Most vinyl floors rarely require constant cleaning, which is a plus for anyone looking for a floor type that requires minimum maintenance. The business world offers many products that claim to be the best choice for cleaning a textured vinyl floor.
However, some of these products might cause your floor to deteriorate and lose value over time. You can always hire a professional to handle the task on your behalf, but the average labor cost for a good cleaner is about $340 based on your region and type of flooring.
Instead of spending some extra cash on vinyl floor cleaning, you can always choose to work on it yourself using some relatively inexpensive home products. The internet has many DIY guides for cleaning vinyl floor surfaces, but some might give you inaccurate information that could end up damaging your flooring.
Here’s the best way to clean your textured vinyl flooring.
What you need
For an easy to perform self-cleaning of your textured vinyl flooring, you will need the following:
- A soft Brush
- Apple Cider Vinegar
- Baking Soda
- Jojoba Oil (for dealing with scruffs)
- Mineral Spirit/nail polish remover (when dealing with stains left behind by crayons, nail polish, ink, paint, and dye).
It is easy to get your hands on most of these products, and you can purchase them for a fair price.
Step 1: Prepare your Vinyl floor surface for cleaning.
Always make sure that your floor surface is free from dust, mud, and other contaminants before cleaning. You can start by sweeping the floor using a broom or a vacuum cleaner. Pay special attention to areas under pieces of furniture, corners, and other hard-to-reach surfaces.
It’s never a good idea to use soap and water to clean a vinyl floor. The soap contains oils that easily attract dirt and might make the situation worse.
Step 2: Clean your floor with vinegar.
Vinegar is one of the best products to use when cleaning a vinyl floor. Apple Cider vinegar can provide you with additional disinfectant benefits that leave your floor surface squeaky clean.

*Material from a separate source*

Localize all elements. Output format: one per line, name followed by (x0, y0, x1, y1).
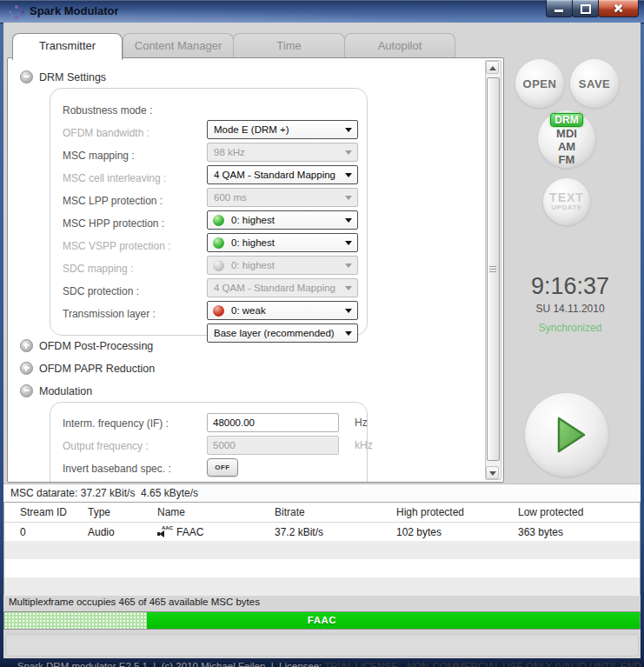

Mix one cup of vinegar with a gallon of hot water and gently mop your floor. You can use a soft nylon scrubbing brush to work on tile joints and other spaces between your flooring. Most dirt particles remain on the adhesive material and might accumulate over time. As you clean, you might find stubborn stains such as ketchup, grape juice, ink markings, etc. Deal and remove each stain with an appropriate cleaning agent before proceeding to the next phase.
It’s a good idea to mop the floor a second time using the vinegar-hot water combination before allowing your floor to dry. Pay special attention to potential areas of interest like baseboards and corners to ensure that the surfaces are completely free from dirt and other stains before you move on to the rest of the house.
Step 3: Give your floor time to dry.
Once you are sure that everything is clean, always remember to give your floor enough time to dry. You can also open your windows and allow for sufficient airflow within your house before allowing others to enter.
How to prevent dirt on textured vinyl floors
Cleaning your vinyl flooring should always be a last resort. It’s better to take precautions to prevent dirt and other impurities from affecting the quality of your floor surface.
You can start by placing a doormat on high traffic entry points such as your doorways to safeguard against dirt and mud. Most doormats are reasonably inexpensive and include many different patterns and models suitable for indoor use.
Some heavy pieces of furniture might also damage the quality of your flooring and might cause tears, cracks, and other undesired effects. When moving such objects, you can use plywood and planks to safeguard against scratch marks, creases, etc. You can also use vinyl coasters to prevent indentation, which can also affect your flooring negatively.
Create a routine when cleaning your vinyl flooring. Most vinyl floors don’t require regular attention, but dirt accumulation can cause your vinyl to lose value over time. You might have to sweep your floor frequently to prevent dirt from accumulating on tile joints and other hard-to-reach places.